Analis Perhimpunan Perbankan Nasional (Perbanas) Dendy Indramawan mengatakan potensi restrukturisasi kredit terbilang cukup besar jika hanya dilihat dari kredit usaha mikro kecil menengah yang mencakup hampir 20 persen dari total kredit Rp5.500 triliun.

"Dari perhitungan kami, dari total sekitar Rp1.000 triliun, ada penundaan arus kas cicilan kredit sekitar Rp100 triliun. Nilai tersebut cukup besar dan perlu menjadi perhatian," katanya, Minggu (12/4/2020).

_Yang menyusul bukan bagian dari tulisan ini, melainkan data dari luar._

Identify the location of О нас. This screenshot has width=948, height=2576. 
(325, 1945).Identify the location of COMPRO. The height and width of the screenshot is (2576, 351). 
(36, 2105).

Dia menjelaskan bank, khususnya bank besar saat ini sudah cukup proaktif dalam meningkatkan alat likuidnya untuk mengantisipasi pelemahan arus kas masuk yang cukup tinggi tersebut.

Namun, antisipasi tersbut hanya mampu menyerap potensi pengetatan likuiditas di level rendah dan sedang. Jika terjadi pengetatan yang lebih tinggi, maka bank perlu mendapat dukungan dari fiskal ataupun moneter.

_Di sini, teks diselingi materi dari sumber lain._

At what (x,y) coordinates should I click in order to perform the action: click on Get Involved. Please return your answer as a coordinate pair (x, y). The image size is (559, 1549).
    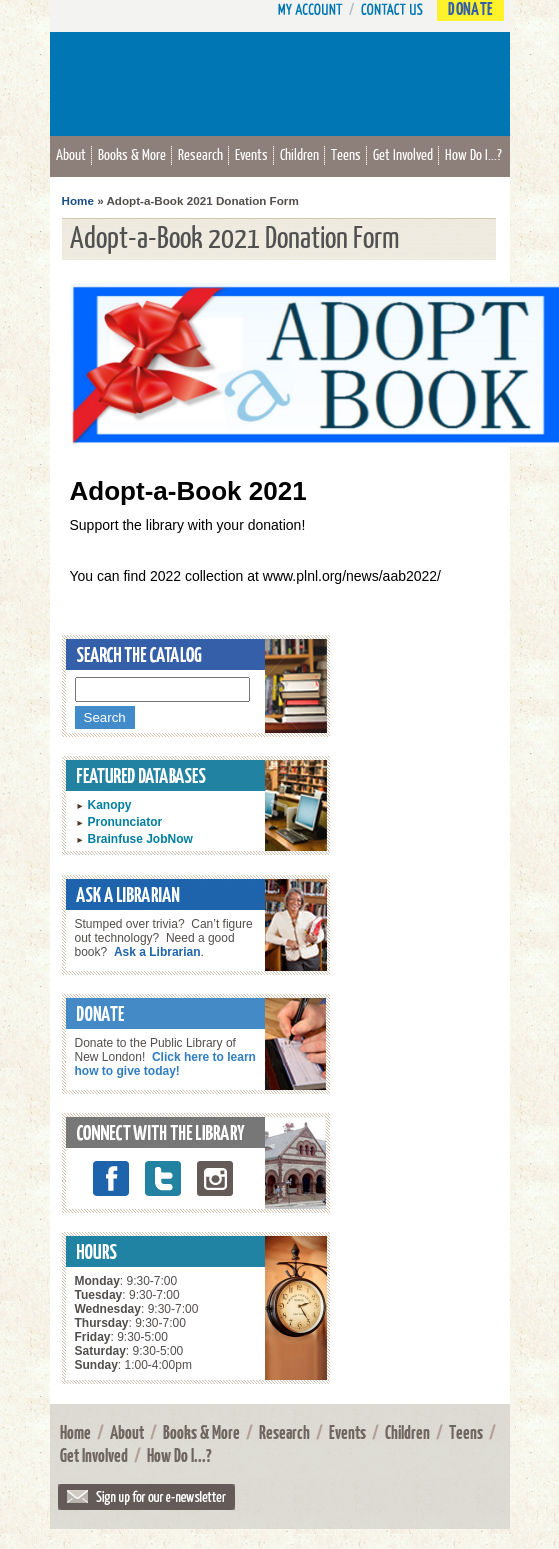
    Looking at the image, I should click on (403, 154).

"Yang paling bisa dijaga adalah likuditas bank BUMN. Dengan begitu transasksi pasar uang ataran bank bisa tetap berjalan dan membantu bank kecil yang kemampuan perolehan likuiditasnya terbatas," imbuhnya.

Sebelumnya, beberapa bank menyatakan sedang meningkatkan alat likuid untuk menghadapi peningkatan restrukturisasi yang diperkirakan masih akan tinggi pada semester pertama tahun ini.

Direktur Finance, Planning, & Treasury Bank BTN Nixon L. P. Napitupulu mengatakan permohonan restrukturisasi tahun ini berpotensi cukup dalam dan berpotensi membuat likuiditas mengetat. Pasalnya, cicilan yang menurun atau bahkan tertunda membuat arus kas masuk melambat.

"Untuk menjaga likuiditas, kami meningkatkan alat tunai berupa kas, surat berharga negara, dan sertifikat Bank Indonesia sampai Rp20 triliun, itu naik 30 persen dari posisi alat tunai normal kami," katanya dalam Live Streaming BTN, Sabtu (12/4/2020).

Nixon menyebutkan restrukturisasi pada kuartal kedua tahun ini meningkat cukup pesat menjadi 17.000 debitur dengan nilai Rp2,7 triliun. Padahal pada, akhir kuartal pertama 2020, jumlah debitur tersebut hanya 3.000 debitur.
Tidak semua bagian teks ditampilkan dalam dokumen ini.